I'm reading Grunbaum's book on convexe polytopes and property 5.2.1 is perturbing me.
So we have a polytope $P$ and another polytope $P'=$ conv($P\cup \{v\}$).
He states that it is "obvious" that a face of $P'$ is either a face of $P$, or the convex hull of the union of a face of $P$ and $v$.

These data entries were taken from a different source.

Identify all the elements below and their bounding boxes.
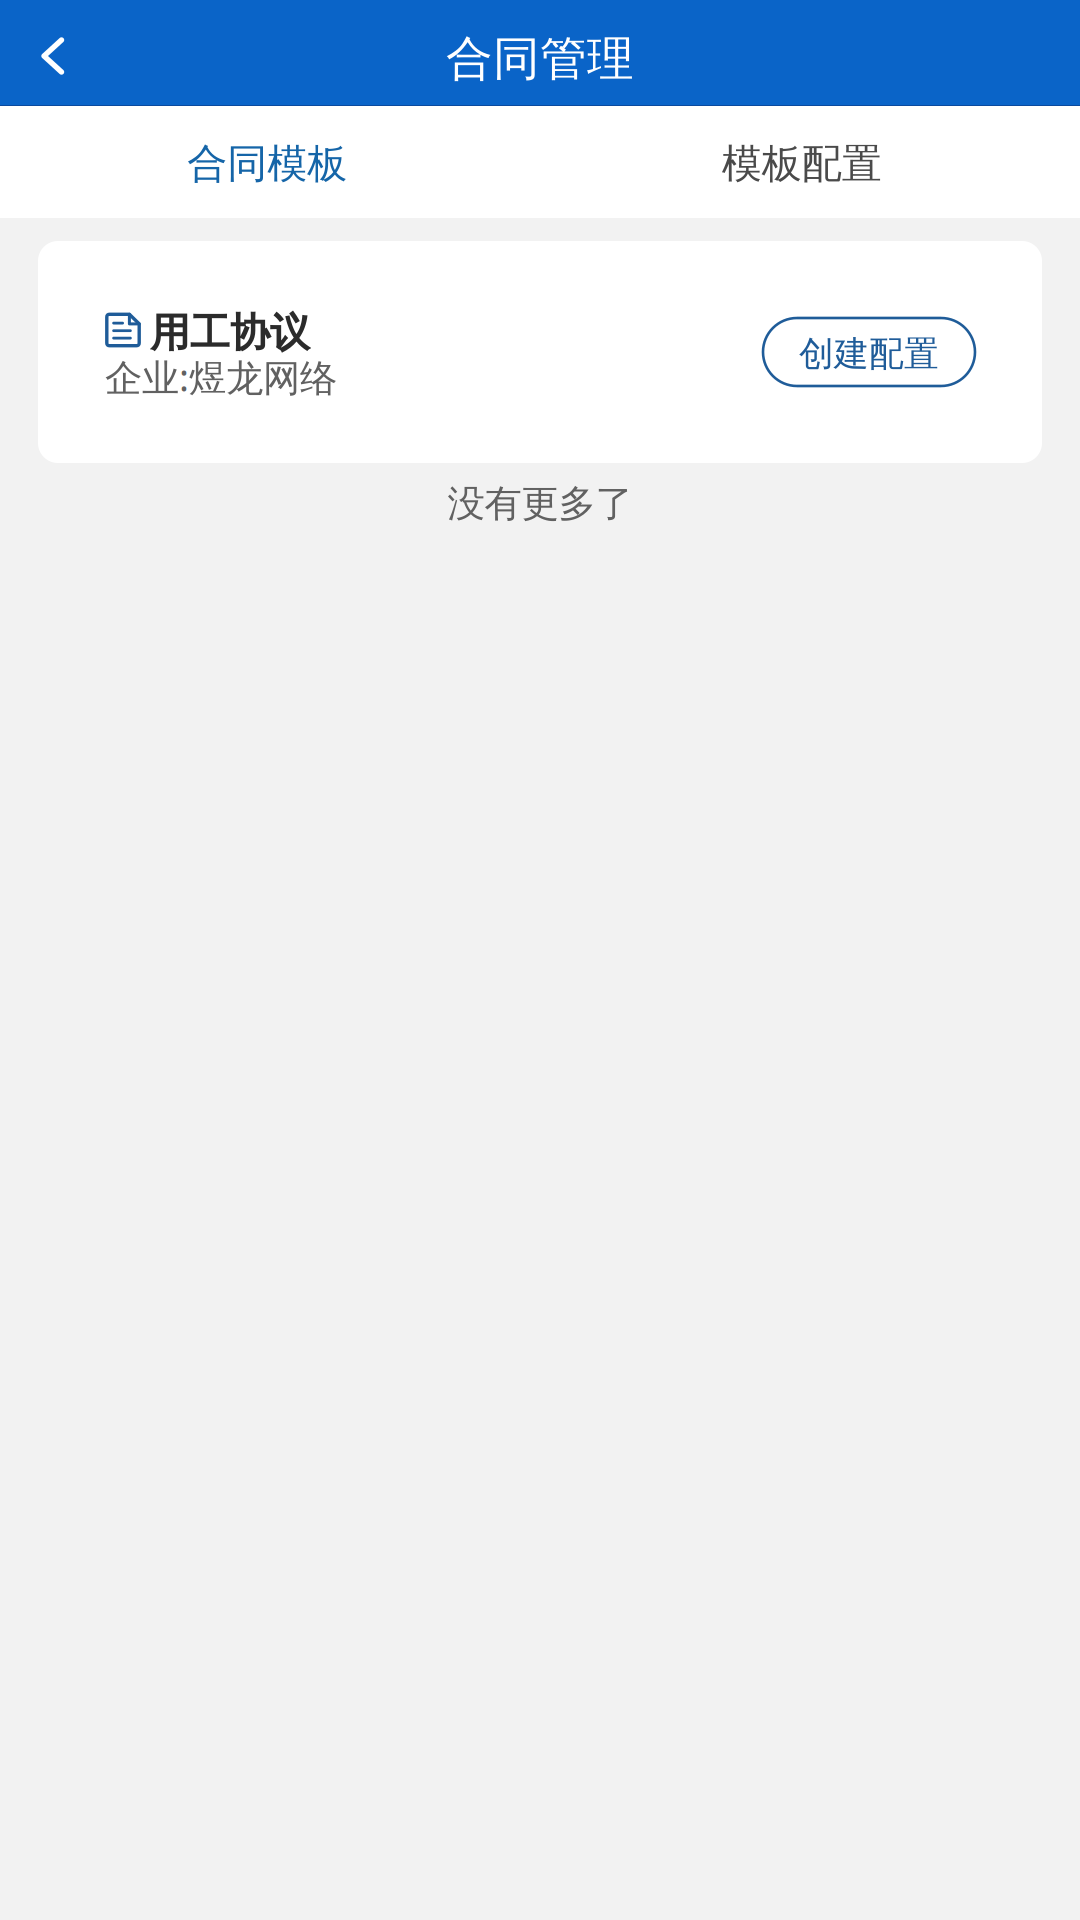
staticText: 合同模板 [187,139,347,188]
staticText: 模板配置 [722,139,882,188]
staticText: 没有更多了 [448,481,632,527]
button[interactable]: 合同模板 [0,106,534,218]
staticText: 合同管理 [446,30,634,88]
staticText: 企业:煜龙网络 [105,352,337,402]
button[interactable]: 模板配置 [534,106,1069,218]
button[interactable]: 用工协议 [38,241,1042,463]
staticText: 用工协议 [150,308,310,358]
button[interactable]: Back [0,0,95,106]
staticText: 创建配置 [799,333,939,375]
button[interactable]: 创建配置 [763,318,975,386]
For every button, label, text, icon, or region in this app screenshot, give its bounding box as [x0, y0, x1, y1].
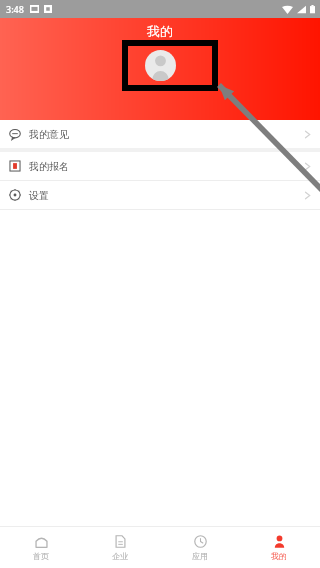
- staticText: 我的意见: [29, 128, 69, 141]
- staticText: 应用: [192, 551, 208, 561]
- staticText: 企业: [112, 551, 128, 561]
- button[interactable]: Profile avatar: [145, 50, 176, 81]
- button[interactable]: 设置: [0, 181, 320, 209]
- staticText: 3:48: [6, 3, 24, 15]
- staticText: 首页: [33, 551, 49, 561]
- staticText: 我的: [271, 551, 287, 561]
- staticText: 我的: [0, 23, 320, 39]
- button[interactable]: 应用: [162, 527, 238, 568]
- button[interactable]: 我的报名: [0, 152, 320, 180]
- staticText: 我的报名: [29, 160, 69, 173]
- button[interactable]: 企业: [82, 527, 158, 568]
- button[interactable]: 我的: [241, 527, 317, 568]
- staticText: 设置: [29, 189, 49, 202]
- button[interactable]: 我的意见: [0, 120, 320, 148]
- button[interactable]: 首页: [3, 527, 79, 568]
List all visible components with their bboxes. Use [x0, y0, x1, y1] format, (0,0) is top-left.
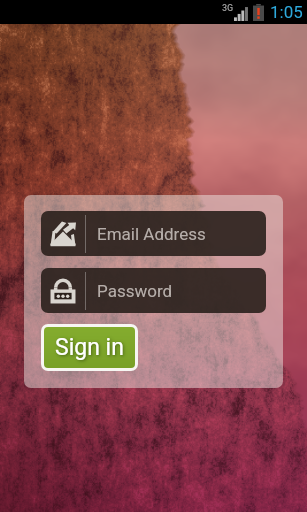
staticText: 3G	[222, 3, 234, 14]
staticText: Sign in	[55, 334, 124, 361]
staticText: 1:05	[270, 2, 303, 22]
button[interactable]: Email Address	[41, 211, 266, 256]
button[interactable]: Sign in	[44, 327, 135, 368]
button[interactable]: Password	[41, 268, 266, 313]
staticText: Password	[97, 281, 173, 301]
staticText: Email Address	[97, 224, 206, 244]
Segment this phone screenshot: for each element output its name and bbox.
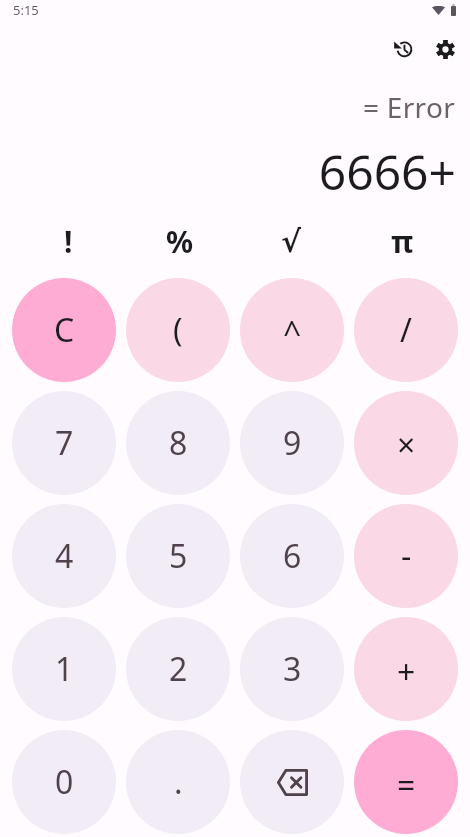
staticText: 6666+ — [0, 139, 456, 204]
button[interactable]: 4 — [12, 504, 116, 608]
button[interactable]: 8 — [126, 391, 230, 495]
staticText: 3 — [283, 647, 302, 691]
staticText: π — [391, 221, 414, 262]
button[interactable]: 7 — [12, 391, 116, 495]
button[interactable]: + — [354, 617, 458, 721]
button[interactable]: ! — [16, 218, 121, 264]
staticText: . — [174, 760, 183, 804]
staticText: 5:15 — [13, 1, 39, 19]
staticText: 9 — [283, 421, 302, 465]
button[interactable]: Backspace — [240, 730, 344, 834]
button[interactable]: - — [354, 504, 458, 608]
button[interactable]: 3 — [240, 617, 344, 721]
staticText: % — [166, 221, 194, 262]
button[interactable]: History — [382, 28, 424, 70]
staticText: 7 — [55, 421, 74, 465]
button[interactable]: ^ — [240, 278, 344, 382]
other: Backspace — [277, 769, 308, 796]
staticText: 5 — [169, 534, 188, 578]
button[interactable]: 9 — [240, 391, 344, 495]
button[interactable]: 5 — [126, 504, 230, 608]
staticText: C — [54, 308, 75, 352]
staticText: / — [400, 308, 412, 352]
button[interactable]: 6 — [240, 504, 344, 608]
staticText: 1 — [55, 647, 74, 691]
staticText: = — [397, 763, 416, 807]
button[interactable]: π — [350, 218, 454, 264]
button[interactable]: × — [354, 391, 458, 495]
button[interactable]: % — [128, 218, 232, 264]
staticText: = Error — [0, 88, 455, 126]
button[interactable]: / — [354, 278, 458, 382]
button[interactable]: 0 — [12, 730, 116, 834]
staticText: - — [401, 534, 412, 578]
staticText: 4 — [55, 534, 74, 578]
button[interactable]: 2 — [126, 617, 230, 721]
button[interactable]: = — [354, 730, 458, 834]
staticText: 6 — [283, 534, 302, 578]
staticText: × — [397, 423, 416, 467]
staticText: ! — [64, 221, 73, 262]
button[interactable]: 1 — [12, 617, 116, 721]
button[interactable]: ( — [126, 278, 230, 382]
button[interactable]: . — [126, 730, 230, 834]
staticText: ( — [173, 308, 183, 352]
staticText: 8 — [169, 421, 188, 465]
button[interactable]: Settings — [424, 28, 466, 70]
button[interactable]: √ — [239, 218, 343, 264]
button[interactable]: C — [12, 278, 116, 382]
staticText: + — [397, 650, 416, 694]
staticText: 0 — [55, 760, 74, 804]
staticText: √ — [281, 224, 302, 259]
staticText: ^ — [283, 311, 302, 355]
staticText: 2 — [169, 647, 188, 691]
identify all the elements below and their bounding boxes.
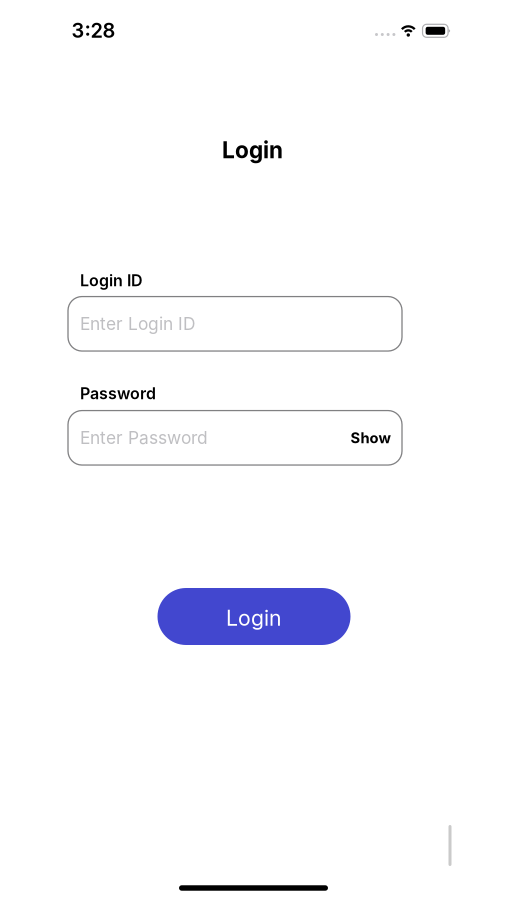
button[interactable]: Login: [158, 588, 350, 645]
button[interactable]: Enter Password: [68, 411, 402, 465]
staticText: Enter Login ID: [80, 314, 196, 334]
staticText: Enter Password: [80, 428, 208, 448]
staticText: Password: [80, 384, 156, 403]
staticText: Login: [226, 605, 282, 631]
button[interactable]: Enter Login ID: [68, 297, 402, 351]
staticText: 3:28: [72, 19, 116, 42]
button[interactable]: Show: [350, 429, 390, 446]
staticText: Show: [350, 429, 390, 446]
staticText: Login: [222, 137, 283, 163]
staticText: Login ID: [80, 271, 143, 290]
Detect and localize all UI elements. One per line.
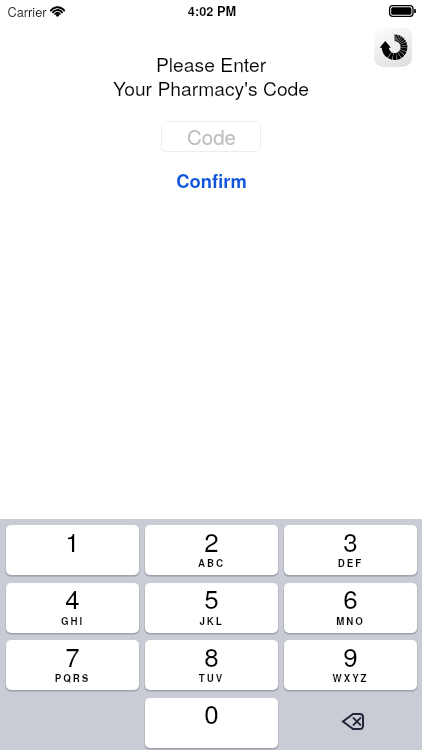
staticText: 7 xyxy=(6,637,139,674)
staticText: TUV xyxy=(145,671,278,685)
button[interactable] xyxy=(6,640,139,690)
button[interactable] xyxy=(284,525,417,575)
button[interactable] xyxy=(6,583,139,633)
staticText: PQRS xyxy=(6,671,139,685)
staticText: 0 xyxy=(145,694,278,731)
staticText: 6 xyxy=(284,579,417,616)
staticText: 5 xyxy=(145,579,278,616)
button[interactable]: Delete xyxy=(284,698,417,748)
staticText: Confirm xyxy=(176,167,247,193)
staticText: Please Enter xyxy=(0,50,422,78)
button[interactable]: Confirm xyxy=(168,167,254,193)
button[interactable] xyxy=(145,640,278,690)
staticText: DEF xyxy=(284,556,417,570)
button[interactable]: Code xyxy=(161,121,261,152)
button[interactable]: Refresh xyxy=(374,28,412,66)
staticText: 4 xyxy=(6,579,139,616)
staticText: ABC xyxy=(145,556,278,570)
button[interactable] xyxy=(145,583,278,633)
staticText: Your Pharmacy's Code xyxy=(0,74,422,102)
staticText: Carrier xyxy=(7,2,47,20)
staticText: MNO xyxy=(284,614,417,628)
button[interactable] xyxy=(145,698,278,748)
staticText: 2 xyxy=(145,522,278,559)
button[interactable] xyxy=(145,525,278,575)
button[interactable] xyxy=(6,525,139,575)
staticText: Code xyxy=(187,121,236,150)
staticText: GHI xyxy=(6,614,139,628)
staticText: 3 xyxy=(284,522,417,559)
staticText: 4:02 PM xyxy=(1,2,422,20)
staticText: 9 xyxy=(284,637,417,674)
staticText: JKL xyxy=(145,614,278,628)
button[interactable] xyxy=(284,640,417,690)
button[interactable] xyxy=(284,583,417,633)
staticText: 1 xyxy=(6,522,139,559)
staticText: WXYZ xyxy=(284,671,417,685)
staticText: 8 xyxy=(145,637,278,674)
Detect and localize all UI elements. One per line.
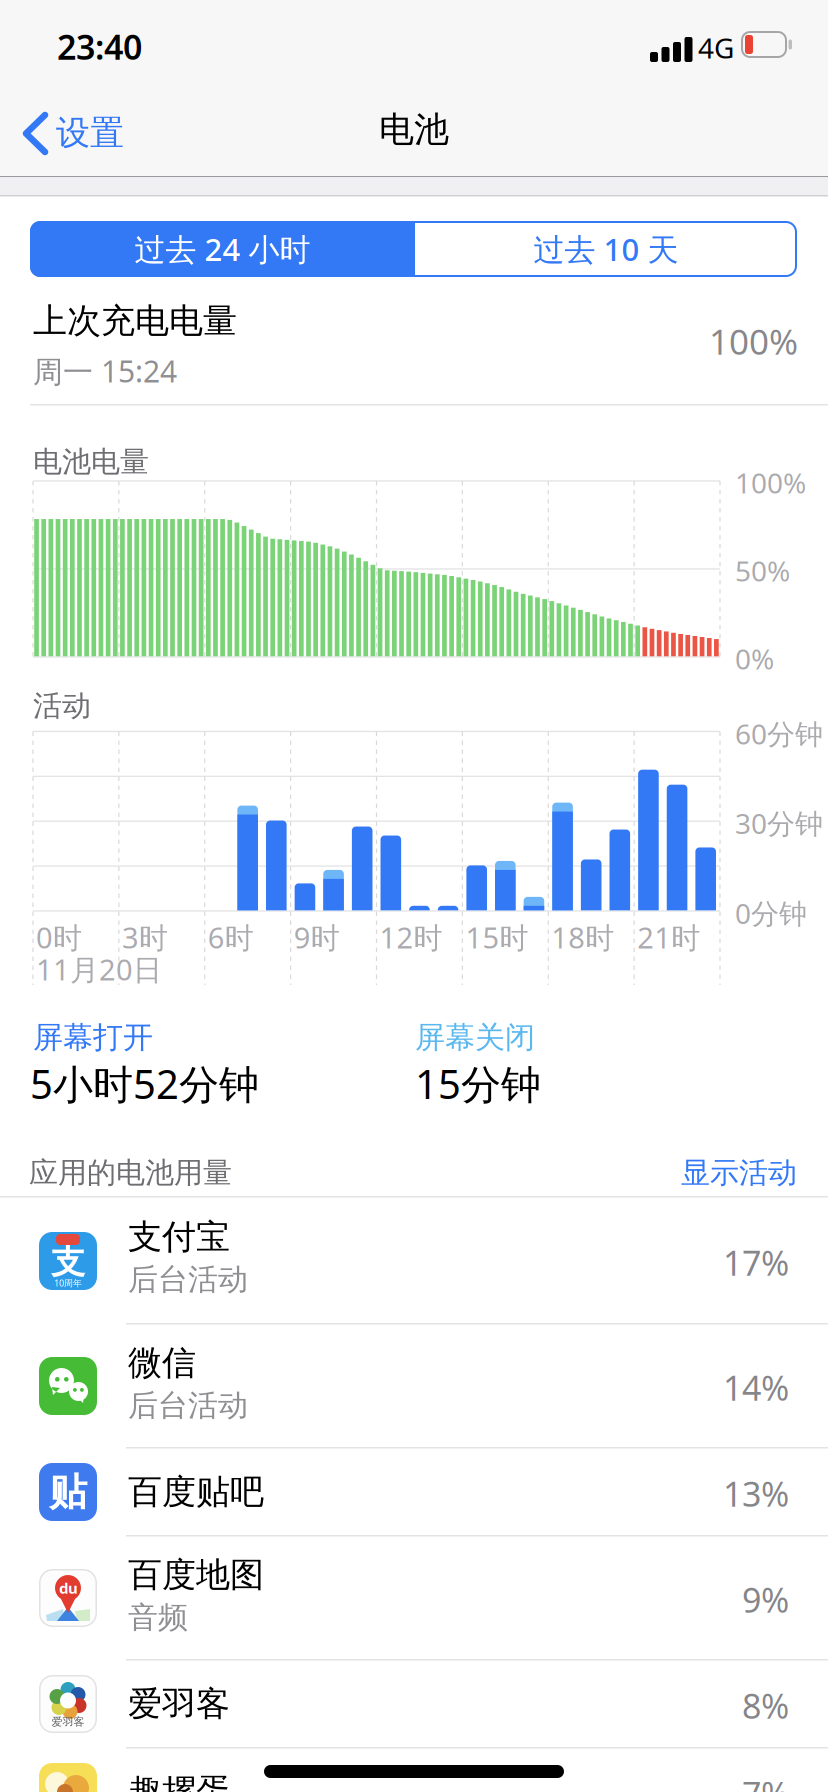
staticText: 17% [723,1240,789,1285]
staticText: 7% [742,1771,789,1792]
staticText: 应用的电池用量 [29,1155,232,1191]
staticText: 11月20日 [36,950,162,988]
staticText: 4G [698,29,734,66]
button[interactable]: 爱羽客 [0,1660,828,1748]
staticText: 9时 [294,918,340,956]
staticText: 百度地图 [128,1554,264,1596]
staticText: 后台活动 [128,1261,248,1298]
staticText: 12时 [380,918,442,956]
staticText: 音频 [128,1599,188,1636]
staticText: 0分钟 [735,894,807,932]
staticText: 电池电量 [33,444,149,480]
staticText: 屏幕关闭 [415,1019,535,1056]
button[interactable]: 过去 10 天 [415,221,797,277]
staticText: 上次充电电量 [33,300,237,342]
staticText: 15时 [465,918,528,956]
staticText: 支付宝 [128,1216,230,1258]
staticText: 设置 [56,112,124,154]
staticText: 100% [735,464,806,501]
staticText: 0时 [36,918,82,956]
staticText: 0% [735,640,774,677]
staticText: 贴 [49,1469,87,1515]
button[interactable]: 支 [0,1198,828,1324]
staticText: 50% [735,552,790,589]
staticText: 9% [742,1577,789,1622]
button[interactable]: 显示活动 [597,1155,797,1191]
staticText: 微信 [128,1342,196,1384]
staticText: 100% [709,318,798,364]
staticText: 过去 10 天 [534,228,678,270]
staticText: 过去 24 小时 [134,228,310,270]
button[interactable]: 趣摞蛋 [0,1748,828,1792]
staticText: 30分钟 [735,804,823,842]
staticText: du [59,1578,78,1598]
staticText: 显示活动 [681,1155,797,1191]
staticText: 14% [723,1365,789,1410]
staticText: 21时 [637,918,700,956]
staticText: 60分钟 [735,715,823,752]
button[interactable]: 设置 [22,103,152,163]
staticText: 支 [51,1241,85,1283]
staticText: 百度贴吧 [128,1471,264,1513]
staticText: 18时 [551,918,614,956]
staticText: 后台活动 [128,1387,248,1424]
staticText: 3时 [122,918,168,956]
staticText: 5小时52分钟 [30,1057,259,1110]
staticText: 周一 15:24 [33,351,177,391]
staticText: 趣摞蛋 [128,1771,230,1792]
staticText: 15分钟 [415,1057,541,1110]
staticText: 爱羽客 [128,1683,230,1725]
staticText: 13% [723,1471,789,1516]
staticText: 爱羽客 [52,1715,84,1728]
staticText: 6时 [208,918,254,956]
button[interactable]: 过去 24 小时 [30,221,415,277]
staticText: 屏幕打开 [33,1019,153,1056]
staticText: 23:40 [57,24,142,69]
button[interactable]: 微信 [0,1324,828,1448]
button[interactable]: du [0,1536,828,1660]
staticText: 电池 [379,108,449,151]
button[interactable]: 贴 [0,1448,828,1536]
staticText: 8% [742,1683,789,1728]
staticText: 活动 [33,688,91,724]
staticText: 10周年 [54,1277,82,1289]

On a drawing it is indeed obvious. And this is how I proceed:
$F'$ a face of $P'$ ($F' = P'\cap H$ for some valid hyperplane $H$). If $v\not\in F'$ then somehow you have to prove that actually no other point in $P'$ not in $P$ can be in $F'$. (How do you prove this?) Therefore $P'\cap H = P\cap H$ and since $H$ remains valid for $P$, we get that $F'$ is also a face of $P$.
If $v\in F'$ we have that $F = P\cap H\subset P'\cap H = F'$ so $F\cup \{v\}\subset F'$ and conv($F\cup \{v\}$)$\subset$ conv($F') = F'$ But how do you get the other inclusion?
Let $F'$ be a face of $P'$ having $v$ as one vertex. It is the intersection of a supporting hyperplane $H$ of $P'$ with $P'$ (so $P'$ is within one closed half-space defined by $H$). Then $H$ is also a supporting hyperplane for $P$ and $F=H\cap P$ is a face of $P$ (I'm taking the empty set to be a face.)
We need to show that $F'$ is the convex hull of $F\cup\{v\}$. Certainly $F'$ contains this convex hull. But each point $x$ of $F'$ is a point of $P'$ and so lies in a segment $[uv]$ from a point $u\in P$ to $v$. Assume $x\ne v$. Then the whole segment $[uv]$ lies in $H$. Therefore $u\in P\cap H=F$. So $x$ lies in the convex hull of $F\cup \{v\}$